◆ **Extracted entries**
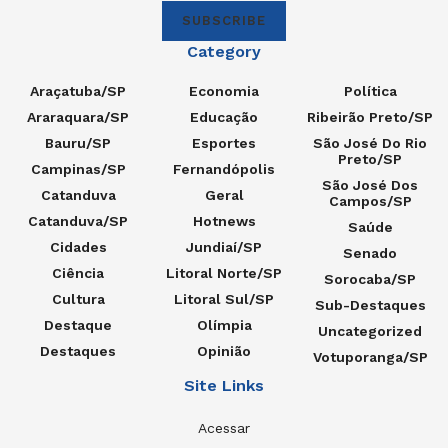
SUBSCRIBE
Category
Araçatuba/SP
Economia
Política
Araraquara/SP
Educação
Ribeirão Preto/SP
Bauru/SP
Esportes
São José Do Rio
Preto/SP
Campinas/SP
Fernandópolis
São José Dos
Catanduva
Geral
Campos/SP
Catanduva/SP
Hotnews
Saúde
Cidades
Jundiaí/SP
Senado
Ciência
Litoral Norte/SP
Sorocaba/SP
Cultura
Litoral Sul/SP
Sub-Destaques
Destaque
Olímpia
Uncategorized
Destaques
Opinião
Votuporanga/SP
Site Links
Acessar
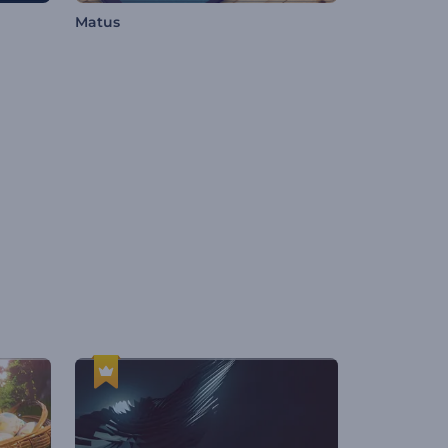
Matus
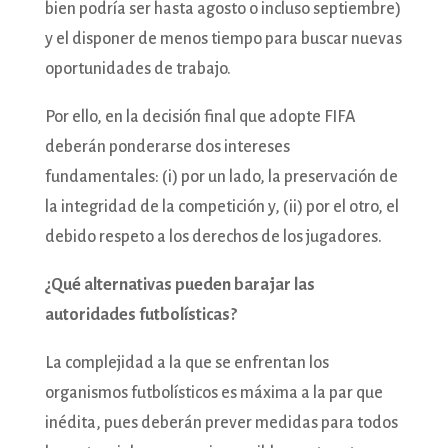
bien podría ser hasta agosto o incluso septiembre)
y el disponer de menos tiempo para buscar nuevas
oportunidades de trabajo.
Por ello, en la decisión final que adopte FIFA
deberán ponderarse dos intereses
fundamentales: (i) por un lado, la preservación de
la integridad de la competición y, (ii) por el otro, el
debido respeto a los derechos de los jugadores.
¿Qué alternativas pueden barajar las
autoridades futbolísticas?
La complejidad a la que se enfrentan los
organismos futbolísticos es máxima a la par que
inédita, pues deberán prever medidas para todos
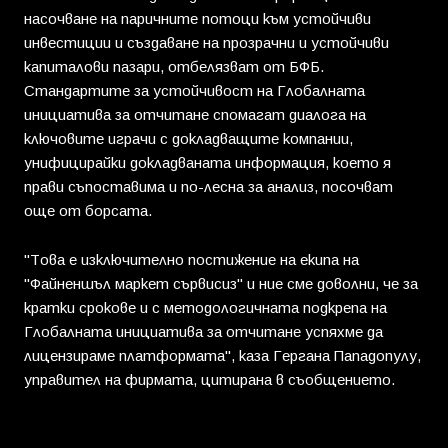
насочване на паричните потоци към устойчиви
инвестиции и създаване на прозрачни и устойчиви
капиталови пазари, отбелязват от БФБ.
Стандартите за устойчивост на Глобалната
инициатива за отчитане спомагат диалога на
ключовите играчи с докладващите компании,
унифицирайки докладваната информация, което я
прави съпоставима и по-лесна за анализ, посочват
още от борсата.
"Това е изключително постижение на екипа на
"Файненшъл маркет сървисиз" и ние сме доволни, че за
кратки срокове и с методологичната подкрепа на
Глобалната инициатива за отчитане успяхме да
лицензираме платформата", каза Гергана Пападопулу,
управител на фирмата, цитирана в съобщението.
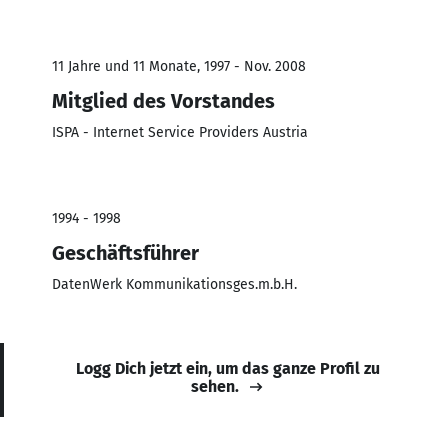
11 Jahre und 11 Monate, 1997 - Nov. 2008
Mitglied des Vorstandes
ISPA - Internet Service Providers Austria
1994 - 1998
Geschäftsführer
DatenWerk Kommunikationsges.m.b.H.
Logg Dich jetzt ein, um das ganze Profil zu
sehen.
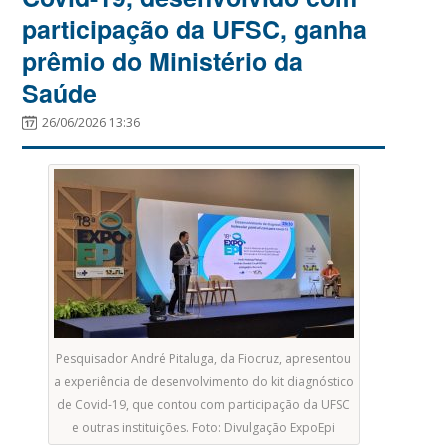
participação da UFSC, ganha
prêmio do Ministério da
Saúde
26/06/2026 13:36
Pesquisador André Pitaluga, da Fiocruz, apresentou
a experiência de desenvolvimento do kit diagnóstico
de Covid-19, que contou com participação da UFSC
e outras instituições. Foto: Divulgação ExpoEpi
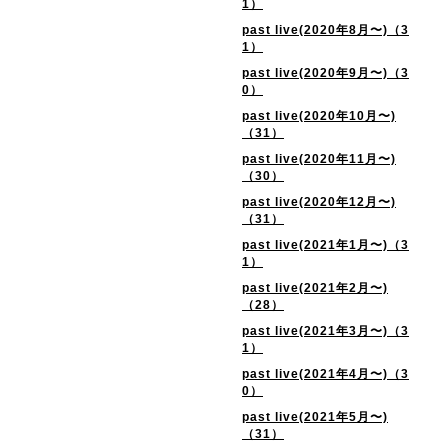
1）
past live(2020年8月〜)（3
1）
past live(2020年9月〜)（3
0）
past live(2020年10月〜)
（31）
past live(2020年11月〜)
（30）
past live(2020年12月〜)
（31）
past live(2021年1月〜)（3
1）
past live(2021年2月〜)
（28）
past live(2021年3月〜)（3
1）
past live(2021年4月〜)（3
0）
past live(2021年5月〜)
（31）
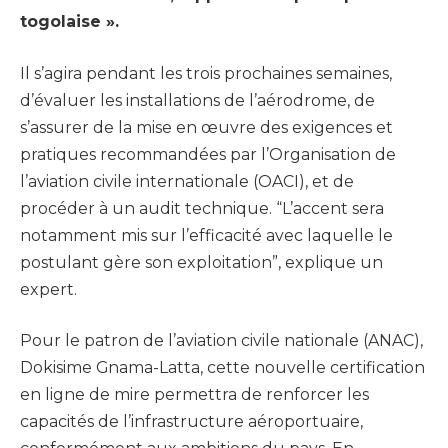
togolaise ».
Il s’agira pendant les trois prochaines semaines,
d’évaluer les installations de l’aérodrome, de
s’assurer de la mise en œuvre des exigences et
pratiques recommandées par l’Organisation de
l’aviation civile internationale (OACI), et de
procéder à un audit technique. “L’accent sera
notamment mis sur l’efficacité avec laquelle le
postulant gère son exploitation”, explique un
expert.
Pour le patron de l’aviation civile nationale (ANAC),
Dokisime Gnama-Latta, cette nouvelle certification
en ligne de mire permettra de renforcer les
capacités de l’infrastructure aéroportuaire,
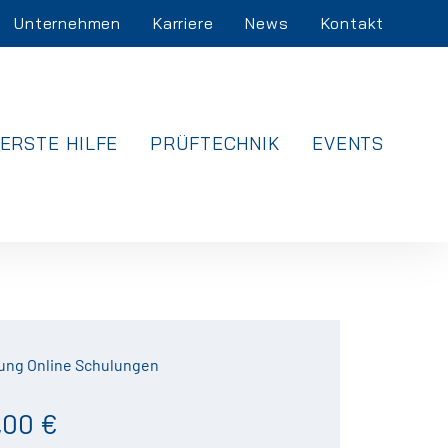
Unternehmen
Karriere
News
Kontakt
ERSTE HILFE
PRÜFTECHNIK
EVENTS
ung Online Schulungen
,00 €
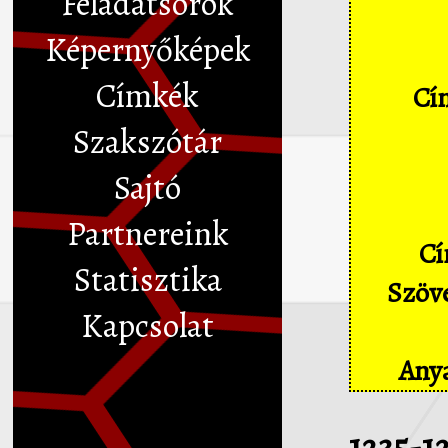
Feladatsorok
Képernyőképek
Címkék
Cím
Szakszótár
Sajtó
Partnereink
Cí
Statisztika
Szöve
Kapcsolat
Anya
1235-1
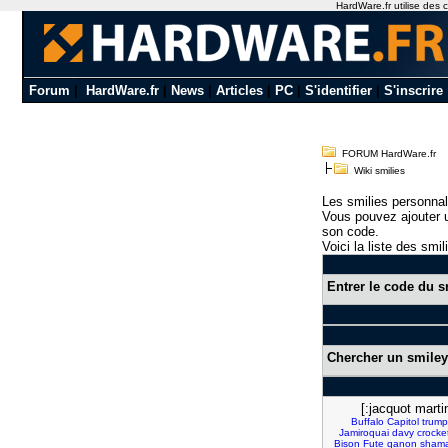
HardWare.fr utilise des c
Forum
|
HardWare.fr
|
News
|
Articles
|
PC
|
S'identifier
|
S'inscrire
FORUM HardWare.fr
Wiki smilies
Les smilies personnal
Vous pouvez ajouter u
son code.
Voici la liste des smil
Entrer le code du s
Chercher un smiley
[:jacquot marti
Buffalo
Capitol
trump
Jamiroquai
davy
crocket
Bison
Fute
qanon
sham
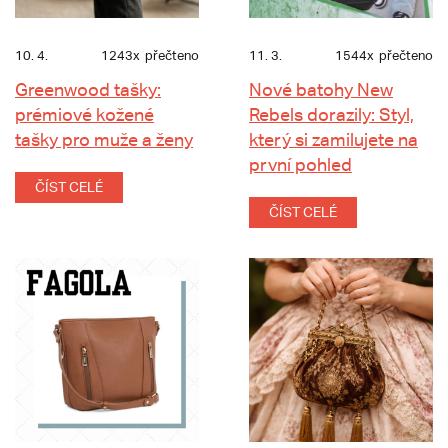
10. 4.
1243x
přečteno
11. 3.
1544x
přečteno
Greenwood tašky:
Nové batohy New
prémiové kožené
Rebels dorazily: Styl,
tašky pro muže a ženy
který si zamilujete na
první pohled
ČÍST CELÉ
ČÍST CELÉ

◆ **Exercise goal**
Produce an exact copy of each line of data, skipping embedded images.

◆ **Solution for this problem**
SUBSCRIBE
Category
Araçatuba/SP
Economia
Política
Araraquara/SP
Educação
Ribeirão Preto/SP
Bauru/SP
Esportes
São José Do Rio
Preto/SP
Campinas/SP
Fernandópolis
São José Dos
Catanduva
Geral
Campos/SP
Catanduva/SP
Hotnews
Saúde
Cidades
Jundiaí/SP
Senado
Ciência
Litoral Norte/SP
Sorocaba/SP
Cultura
Litoral Sul/SP
Sub-Destaques
Destaque
Olímpia
Uncategorized
Destaques
Opinião
Votuporanga/SP
Site Links
Acessar
Matus
bien podría ser hasta agosto o incluso septiembre)
y el disponer de menos tiempo para buscar nuevas
oportunidades de trabajo.
Por ello, en la decisión final que adopte FIFA
deberán ponderarse dos intereses
fundamentales: (i) por un lado, la preservación de
la integridad de la competición y, (ii) por el otro, el
debido respeto a los derechos de los jugadores.
¿Qué alternativas pueden barajar las
autoridades futbolísticas?
La complejidad a la que se enfrentan los
organismos futbolísticos es máxima a la par que
inédita, pues deberán prever medidas para todos
насочване на паричните потоци към устойчиви
инвестиции и създаване на прозрачни и устойчиви
капиталови пазари, отбелязват от БФБ.
Стандартите за устойчивост на Глобалната
инициатива за отчитане спомагат диалога на
ключовите играчи с докладващите компании,
унифицирайки докладваната информация, което я
прави съпоставима и по-лесна за анализ, посочват
още от борсата.
"Това е изключително постижение на екипа на
"Файненшъл маркет сървисиз" и ние сме доволни, че за
кратки срокове и с методологичната подкрепа на
Глобалната инициатива за отчитане успяхме да
лицензираме платформата", каза Гергана Пападопулу,
управител на фирмата, цитирана в съобщението.
11 Jahre und 11 Monate, 1997 - Nov. 2008
Mitglied des Vorstandes
ISPA - Internet Service Providers Austria
1994 - 1998
Geschäftsführer
DatenWerk Kommunikationsges.m.b.H.
Logg Dich jetzt ein, um das ganze Profil zu
sehen.
participação da UFSC, ganha
prêmio do Ministério da
Saúde
26/06/2026 13:36
Pesquisador André Pitaluga, da Fiocruz, apresentou
a experiência de desenvolvimento do kit diagnóstico
de Covid-19, que contou com participação da UFSC
e outras instituições. Foto: Divulgação ExpoEpi
1）
past live(2020年8月〜)（3
1）
past live(2020年9月〜)（3
0）
past live(2020年10月〜)
（31）
past live(2020年11月〜)
（30）
past live(2020年12月〜)
（31）
past live(2021年1月〜)（3
1）
past live(2021年2月〜)
（28）
past live(2021年3月〜)（3
1）
past live(2021年4月〜)（3
0）
past live(2021年5月〜)
（31）
togolaise ».
Il s’agira pendant les trois prochaines semaines,
d’évaluer les installations de l’aérodrome, de
s’assurer de la mise en œuvre des exigences et
pratiques recommandées par l’Organisation de
l’aviation civile internationale (OACI), et de
procéder à un audit technique. “L’accent sera
notamment mis sur l’efficacité avec laquelle le
postulant gère son exploitation”, explique un
expert.
Pour le patron de l’aviation civile nationale (ANAC),
Dokisime Gnama-Latta, cette nouvelle certification
en ligne de mire permettra de renforcer les
capacités de l’infrastructure aéroportuaire,
Unternehmen
Karriere
News
Kontakt
ERSTE HILFE
PRÜFTECHNIK
EVENTS
ung Online Schulungen
,00 €
Feladatsorok
Képernyőképek
Címkék
Cím
Szakszótár
Sajtó
Partnereink
Cí
Statisztika
Szöve
Kapcsolat
Anya
1235-1
HardWare.fr utilise des c
Forum
|
HardWare.fr
|
News
|
Articles
|
PC
|
S'identifier
|
S'inscrire
FORUM HardWare.fr
Wiki smilies
Les smilies personnal
Vous pouvez ajouter u
son code.
Voici la liste des smil
Entrer le code du s
Chercher un smiley
[:jacquot marti
Buffalo
Capitol
trump
Jamiroquai
davy
crocket
Bison
Fute
qanon
sham
10. 4.
1243x
přečteno
11. 3.
1544x
přečteno
Greenwood tašky:
Nové batohy New
prémiové kožené
Rebels dorazily: Styl,
tašky pro muže a ženy
který si zamilujete na
první pohled
ČÍST CELÉ
ČÍST CELÉ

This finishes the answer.